With the traditional approach, role and execution logic are coupled — any change requires a full rewrite, and reuse is impossible.
Composed Approach
Module Structure
agent-library/
├── definitions/ ← 14 agent definitions
├── modules/
│ ├── base/ ← 6 base modules
│ ├── capabilities/ ← 15 capability modules
│ ├── platforms/ ← 5 platform modules
│ └── policies/ ← 1 policy
└── runs/ ← execution history
Advantages
- Reusability:
rest-apicapability module shared by backend developer and backend tech lead - Platform swap: Change
platform: fastapitoplatform: djangofor instant switching - Capability extension: Add a new capability module and connect it to the Definition
- Policy unification: All agents follow the same
blog-defaultpolicy
Expert-Definition Mapping
| Expert | Definition | Base | Capabilities | Platform |
|---|---|---|---|---|
| Backend Developer | backend-developer | backend-core | rest-api, crud, auth-jwt | fastapi |
| Backend Tech Lead | backend-tech-lead | backend-core | rest-api, crud, code-review | fastapi |
| Frontend Developer | frontend-developer | frontend-core | markdown-renderer, list-filter-sort | nextjs |
| Server Admin | server-administrator | server-core | docker-management, nginx-config, postgres-admin | ubuntu |
| Infra Network | infra-network-admin | infra-core | dns-management, ssl-certificates, rate-limiting | cloudflare |
| Security Reviewer | security-auditor | specialist-core | security-audit | fastapi |
| Context Compressor | context-compressor | specialist-core | context-compression | markdown |
TLS Certificate Strategy: Cloudflare Origin CA
For production TLS certificates, we chose Cloudflare Origin CA over Let’s Encrypt.

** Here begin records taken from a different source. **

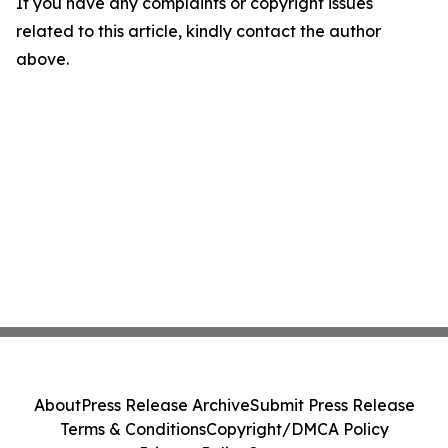
If you have any complaints or copyright issues
related to this article, kindly contact the author
above.
About
Press Release Archive
Submit Press Release
Terms & Conditions
Copyright/DMCA Policy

| Item | Let’s Encrypt | Cloudflare Origin CA |
|---|---|---|
| Validity | 90 days (renewal required) | 15 years (no renewal) |
| Issuance | ACME automation required | Manual from Dashboard |
| Complexity | certbot setup | Copy cert files only |
Production architecture:
Oracle Cloud ARM (4 OCPU, 24GB)
├── PostgreSQL (installed directly on host)
├── Docker Compose
│ ├── blog-api (FastAPI)
│ ├── blog-frontend (Next.js standalone)
│ ├── MinIO (S3-compatible storage)
│ └── Nginx (Cloudflare Origin CA)
└── Cloudflare Proxy (Full Strict SSL)
Relay Plugin: Agent Invocation Mechanism
The team structure runs in Claude Code through the Relay plugin.
backed_by Namespaces
| Namespace | MCP Server | Purpose |
|---|---|---|
relay:developer-zai | internal agent | Implementation, ops (low cost) |
relay:steering-orchestrator | internal agent | Coordination, final decisions |
gemini:gemini-2.5-flash | gemini_mcp | Design, external APIs |
codex:gpt-4o | codex_mcp | Security analysis |
zai:glm-4 | zai_mcp | Context compression |
Design Decision Log
| Decision | Alternative | Rationale |
|---|---|---|
| Separate infra team | Include in backend | Different workspaces (SSH vs IDE) |
| Cloudflare Origin CA | Let’s Encrypt | 15-year validity, no renewal |
| PostgreSQL on host | Docker container | Memory efficiency on single server |
| Composed agent | Single-definition agent | Module reusability, easy platform swap |
| Assign many GLM | Assign many Claude | 60-70% cost reduction |
Retrospective: What I Learned
1. “Executable Structure” over “Perfect Structure”
Trying to design everything perfectly can prevent you from ever starting. It’s better to compromise and improve as you execute.
2. Workspace Defines Team Boundaries
People who write code and people who manage servers have different physical work environments — that’s a natural team boundary.
3. The Value of Composed Architecture
In an environment with 14 specialists, 5 teams, and 4 models interacting, module separation is essential. It minimizes the scope of changes and maximizes reusability.
4. Cost is Determined at Design Time
Asking “does this task really need a high-cost model?” every time naturally optimizes costs.
Next Steps
- Start Phase 1 implementation: DB, Auth, Post/Category CRUD, Docker
- Share team operation experience: Problems encountered during actual execution
- Performance monitoring: Response time per model, cost vs quality analysis
This post summarizes my experience building an AI agent team using Claude Code + Relay plugin. It reflects learnings from applying this to a real project — different approaches may be more suitable depending on your situation.